◆ **WHAT TO DO**
Only lines with the string "даже" are wanted. Pull them out of the data.

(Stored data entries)
§

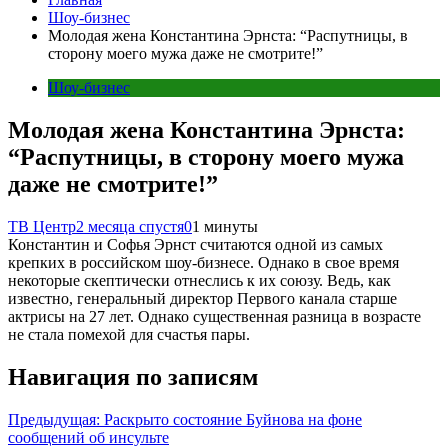
Шоу-бизнес
Молодая жена Константина Эрнста: “Распутницы, в
сторону моего мужа даже не смотрите!”
Шоу-бизнес
Молодая жена Константина Эрнста:
“Распутницы, в сторону моего мужа
даже не смотрите!”
ТВ Центр
2 месяца спустя
0
1 минуты
Константин и Софья Эрнст считаются одной из самых
крепких в российском шоу-бизнесе. Однако в свое время
некоторые скептически отнеслись к их союзу. Ведь, как
известно, генеральный директор Первого канала старше
актрисы на 27 лет. Однако существенная разница в возрасте
не стала помехой для счастья пары.
Навигация по записям
Предыдущая:
Раскрыто состояние Буйнова на фоне
сообщений об инсульте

§

◆ **TASK OUTPUT**
сторону моего мужа даже не смотрите!”
даже не смотрите!”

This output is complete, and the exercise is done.